Top of Data for processing

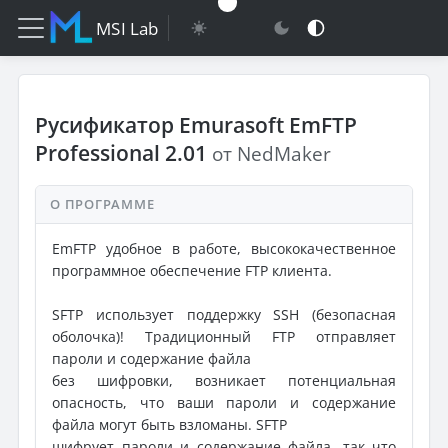
MSI Lab
Русификатор Emurasoft EmFTP
Professional 2.01
от NedMaker
О ПРОГРАММЕ
EmFTP удобное в работе, высококачественное
программное обеспечение FTP клиента.
SFTP использует поддержку SSH (безопасная
оболочка)! Традиционный FTP отправляет
пароли и содержание файла
без шифровки, возникает потенциальная
опасность, что ваши пароли и содержание
файла могут быть взломаны. SFTP
шифрует пароли и содержание файла, так что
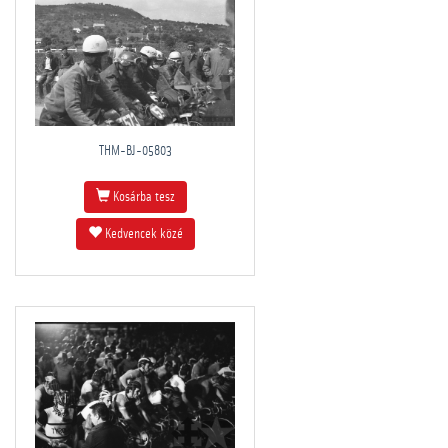
THM-BJ-05803
Kosárba tesz
Kedvencek közé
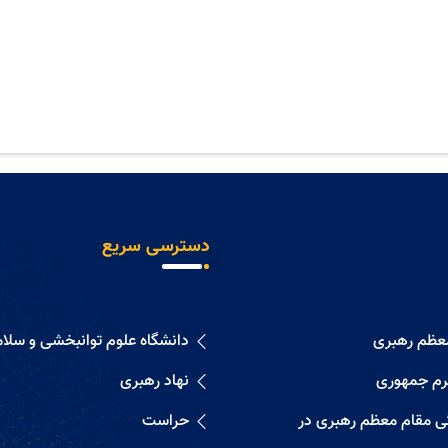
دسترسی سریع
معظم رهبری
دانشگاه علوم توانبخشی و سلا
رم جمهوری
نهاد رهبری
گی مقام معظم رهبری در
حراست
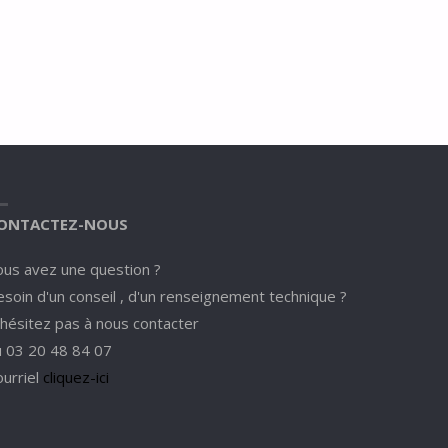
ONTACTEZ-NOUS
ous avez une question ?
soin d'un conseil , d'un renseignement technique ?
'hésitez pas à nous contacter
u 03 20 48 84 07
ourriel
cliquez-ici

Bottom of Data for processing

> _Your goal_:
The records must be copied with no word altered, and without their pictures.

> _Answer space_:
MSI Lab
Русификатор Emurasoft EmFTP
Professional 2.01
от NedMaker
О ПРОГРАММЕ
EmFTP удобное в работе, высококачественное
программное обеспечение FTP клиента.
SFTP использует поддержку SSH (безопасная
оболочка)! Традиционный FTP отправляет
пароли и содержание файла
без шифровки, возникает потенциальная
опасность, что ваши пароли и содержание
файла могут быть взломаны. SFTP
шифрует пароли и содержание файла, так что
THM-BJ-05803
Kosárba tesz
Kedvencek közé
دسترسی سریع
معظم رهبری
دانشگاه علوم توانبخشی و سلا
رم جمهوری
نهاد رهبری
گی مقام معظم رهبری در
حراست
ONTACTEZ-NOUS
ous avez une question ?
soin d'un conseil , d'un renseignement technique ?
'hésitez pas à nous contacter
u 03 20 48 84 07
ourriel
cliquez-ici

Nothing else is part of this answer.